奇妙な話というほかない。
今シーズンのプロ野球は昨シーズンよりも、よく「飛ぶボール」が使われていたというのだ。それも秘密裏に……。
その事実を、プロ野球の最高責任者であるコミッショナーが知らなかったというのだから、これまた奇妙な話だ。
こんな重大な「変更」を、事務方の職員であるコミッショナー事務局長が、一人でボール・メーカーに指示し、「口止め」までしていたというのだから、これまた奇妙な話だ。
そもそも今シーズンは昨シーズンよりも、ホームランが約1.5倍にも増えている。
選手の多くも「今年のボールはよく飛ぶ」と確信し、目の肥えたファンも(いや、あまり目が肥えていなくても)「今年のボールは去年よりよく飛ぶみたい……」と思っていた。
反発係数の調査でも「飛ぶボール」への変更は明白。それを「選手(打者)の努力の結果と思っていた……」と記者会見で語った加藤コミッショナーの言葉も奇妙な話だ。
さらに一切を知らなかったコミッショナーが、自分が知っていたら「公表していた」と言いながら、選手やファンに「ボールの変更」が隠されていたことを、「不祥事とは思わない」と言ったのだから、これも奇妙な話。
そして自らの「ガバナンス(組織統率力)の(欠如の)問題」と言いながら、責任を取ってコミッショナー辞任しないのも奇妙な話。

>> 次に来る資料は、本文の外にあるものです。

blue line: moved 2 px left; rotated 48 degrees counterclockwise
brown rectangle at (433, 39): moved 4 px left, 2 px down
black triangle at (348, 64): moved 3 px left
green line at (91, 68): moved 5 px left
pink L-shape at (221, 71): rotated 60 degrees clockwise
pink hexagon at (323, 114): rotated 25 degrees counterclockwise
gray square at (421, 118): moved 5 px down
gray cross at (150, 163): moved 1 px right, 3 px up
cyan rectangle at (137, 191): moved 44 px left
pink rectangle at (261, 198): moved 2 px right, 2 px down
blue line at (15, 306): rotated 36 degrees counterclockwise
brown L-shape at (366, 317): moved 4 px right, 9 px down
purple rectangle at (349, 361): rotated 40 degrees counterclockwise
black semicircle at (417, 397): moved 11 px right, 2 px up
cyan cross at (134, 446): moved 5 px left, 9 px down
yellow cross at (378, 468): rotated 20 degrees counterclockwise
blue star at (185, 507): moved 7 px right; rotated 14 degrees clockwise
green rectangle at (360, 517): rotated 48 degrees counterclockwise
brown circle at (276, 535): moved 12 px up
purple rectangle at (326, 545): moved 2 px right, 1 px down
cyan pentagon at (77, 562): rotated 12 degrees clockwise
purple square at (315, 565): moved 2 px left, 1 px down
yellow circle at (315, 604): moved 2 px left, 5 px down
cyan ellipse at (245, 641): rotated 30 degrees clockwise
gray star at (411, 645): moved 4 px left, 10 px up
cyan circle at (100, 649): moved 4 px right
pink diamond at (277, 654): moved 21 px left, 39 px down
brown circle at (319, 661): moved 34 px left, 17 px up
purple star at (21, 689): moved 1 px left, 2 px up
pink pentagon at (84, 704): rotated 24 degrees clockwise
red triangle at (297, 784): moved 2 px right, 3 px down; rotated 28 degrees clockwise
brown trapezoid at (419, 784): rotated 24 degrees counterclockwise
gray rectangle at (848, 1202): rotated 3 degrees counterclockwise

しかし、何が一番奇妙な話か……と言えば、記者会見の席で新聞記者たちが、コミッショナーやコミッショナー事務局長を、あまり鋭く追求しなかったことだろう。
コミッショナーが知らなかったはずはない! 事務局長一人で下せる命令ではない!……ということを、誰も追求しない。
それは、コミッショナーより「力」のある人物が存在していることを、誰もが知ってるからだ。
それは読売グループのトップの渡邉恒雄氏のことで、だからオーナー会議でも、渡邉氏の支持するコミッショナーを追求した人は誰もいなかった!